Друг человека (История из скорого завтра)
Шрифт:
– Но!..
– снова сорвался на крик.
– Но при твоих выходках!.. Ну-ка высаживай эту шалаву свою и поехали. Повинишься...
– Отец вскочил.
– Пойду машину вызову. Скорее надо, чтоб мне засветло туда-сюда хоть обернуться...
Отца возила машина с синенькой мигалкой. Мигалка упрощала процесс передвижения, как конвоир, к тому же - придавала вес в любом деле. Тем более - в деле возвращения сына на место законной службы.
Но по темноте и с мигалкой, и без нее не очень-то поездишь. Ночами вдоль дорог водились силы некие - попадешь к ним, считай, сгинул.
Оружие имел, если пошмонать, каждый. Даже у пацанят торчали из-за поясов тозовочные самострелы-пищали.

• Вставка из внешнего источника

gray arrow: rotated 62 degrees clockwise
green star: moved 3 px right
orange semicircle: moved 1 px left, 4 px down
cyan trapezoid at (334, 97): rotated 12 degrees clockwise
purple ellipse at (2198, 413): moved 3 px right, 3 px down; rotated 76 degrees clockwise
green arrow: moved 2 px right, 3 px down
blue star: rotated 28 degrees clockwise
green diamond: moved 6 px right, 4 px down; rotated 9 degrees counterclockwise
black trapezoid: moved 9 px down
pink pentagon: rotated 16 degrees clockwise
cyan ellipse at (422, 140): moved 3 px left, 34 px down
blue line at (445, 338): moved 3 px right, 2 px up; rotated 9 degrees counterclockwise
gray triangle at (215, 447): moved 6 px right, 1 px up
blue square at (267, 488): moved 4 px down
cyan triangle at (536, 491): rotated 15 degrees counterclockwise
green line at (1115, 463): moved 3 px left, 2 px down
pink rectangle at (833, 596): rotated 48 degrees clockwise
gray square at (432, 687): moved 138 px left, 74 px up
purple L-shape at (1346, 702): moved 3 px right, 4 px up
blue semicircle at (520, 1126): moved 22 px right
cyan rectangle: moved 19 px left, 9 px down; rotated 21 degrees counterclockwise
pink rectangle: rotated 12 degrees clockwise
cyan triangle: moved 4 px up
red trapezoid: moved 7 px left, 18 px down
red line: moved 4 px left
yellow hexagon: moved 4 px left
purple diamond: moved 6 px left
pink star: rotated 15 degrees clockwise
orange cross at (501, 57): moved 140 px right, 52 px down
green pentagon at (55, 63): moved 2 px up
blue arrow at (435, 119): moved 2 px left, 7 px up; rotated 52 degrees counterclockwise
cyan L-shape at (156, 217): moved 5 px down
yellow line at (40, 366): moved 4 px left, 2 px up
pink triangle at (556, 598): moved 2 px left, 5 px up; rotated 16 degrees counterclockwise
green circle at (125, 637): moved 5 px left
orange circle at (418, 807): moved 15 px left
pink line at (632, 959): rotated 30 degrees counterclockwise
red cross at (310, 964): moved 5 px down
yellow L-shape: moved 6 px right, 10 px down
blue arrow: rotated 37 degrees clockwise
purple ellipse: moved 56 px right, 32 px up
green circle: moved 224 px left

Так времечко повелело. Зато денег почти что не было ни у кого. Все задолжали государству, и государство, в свою очередь, всем. В выпусках новостей то и дело показывали министров, жертвующих часть своих зарплат детдомам и домам инвалидов. А как выживало изо дня в день большинство, бог только, может, ведал, и то сомнительно. Потому как и богу, пожалуй, было уже не до мирян, их мирских делишек, их ненасытных желудков и вечно пустых кошельков.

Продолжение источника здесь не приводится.